Terry va alors commencer à changer, aussi bien psychologiquement que physiquement, les cellules souches du donneur envahissant peu à peu son propre système immunitaire défaillant, jusqu’à totalement prendre le contrôle de ses envies, de ses goûts, et même de ses souvenirs. La lente mais certaine métamorphose de Terry reste très subtile et plutôt convaincante, mais l’on aurait tout de même souhaité que le réalisateur aille un peu plus loin dans son exploration psychologique de ce personnage progressivement dépossédé de son Moi profond au profit d’une nouvelle identité dont il ignore tout. Malheureusement, tout ceci reste assez superficiel, malgré l’excellente interprétation de Josh Lucas qui réussit à exprimer la souffrance morale et physiologique de son personnage avec beaucoup de crédibilité.

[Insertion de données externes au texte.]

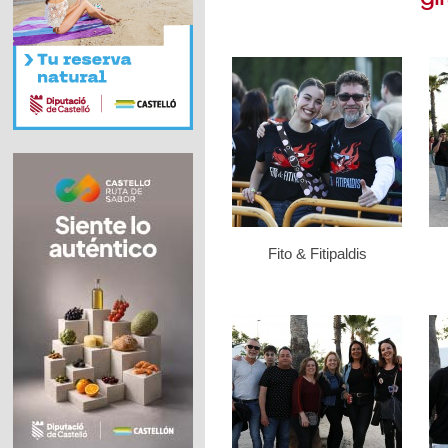
Fito & Fitipaldis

L’intrigue en elle-même reste bien ficelée, mais pas assez pour que certaines actions ne soient pas prévisibles… D’autre part, le grand tort du scénario est de s’évertuer à mettre en place bon nombre d’éléments qui ne seront jamais réellement creusés, n’apportent pas grand-chose à l’histoire et qui plus est ralentissent considérablement le rythme narratif ; citons par exemple le fait que sa fille Angie soit atteinte d’un maladie génétique extrêmement rare, sa liaison platonique avec la séduisante docteur Liz (Lena « Sarah Connor » Headey ; 300 ; Les Frères Grimm), ou encore les motivations profondes du détective Van Doren, interprété par le charismatique Brian Cox, le premier à avoir incarné au cinéma le rôle du célèbre docteur Hannibal Lecter dans Manhunter de Michael Mann. Ces éléments pourraient certes contribuer à l’élaboration d’un « cadre » diégétique facilitant l’identification spectatorielle par le biais de l’empathie, mais il n’en est rien car ils demeurent futiles de bout en bout. Le film reste donc désespérément plat, parfois même à la limite de l’ennui, et laisse l’impression fort regrettable d’avoir été honteusement bâclé.
Pourtant, certains passages de Transplantation ont le mérite d’être remarquablement bien mis en scène et de parvenir à susciter un authentique sentiment d’aversion dans l’esprit du spectateur. La scène finale, basée sur une angoisse quasi-phobique absolument pernicieuse, est à mon sens la plus réussie de tout le film et pourra même être perçue comme réellement éprouvante par certains ; le travail de montage opérant des prouesses hélas bien trop rares pour rehausser le niveau de Transplantation. Pour autant, le film ne contient pas de scènes vraiment gore, même si quelques-unes d’entre elles peuvent surprendre de par leur violence inattendue et parfois même frontale (une seule en fait). Quant à l’esthétique générale du film, elle reste très correcte mais pas inoubliable pour un sou bien que l’on puisse noter qu’un certain soin ait été apporté à la photographie, ce qui a pour effet de produire diverses ambiances bien définies et cohérentes. D’autre part, le maquillage effectué sur l’acteur Josh Lucas s’avère très efficace (je vous ai parlé de transformation physique, nous y voilà !) car il joue sur des détails bien spécifiques tels que les pupilles dilatées ou encore les veines saillantes lorsque le cœur étranger s’amuse à faire des siennes.
« Décevant » est donc le maître-mot de Transplantation, dont le résultat final n’est certes pas catastrophique mais dans tous les cas bien éloigné de ce que pouvait laisser présager sa mention si prometteuse : « D’après Le Cœur Révélateur d’Edgar Allan Poe ». Un film qui n’est définitivement pas à la hauteur de ses ambitions, en somme… « Tout ça pour ça », j’ai envie de dire.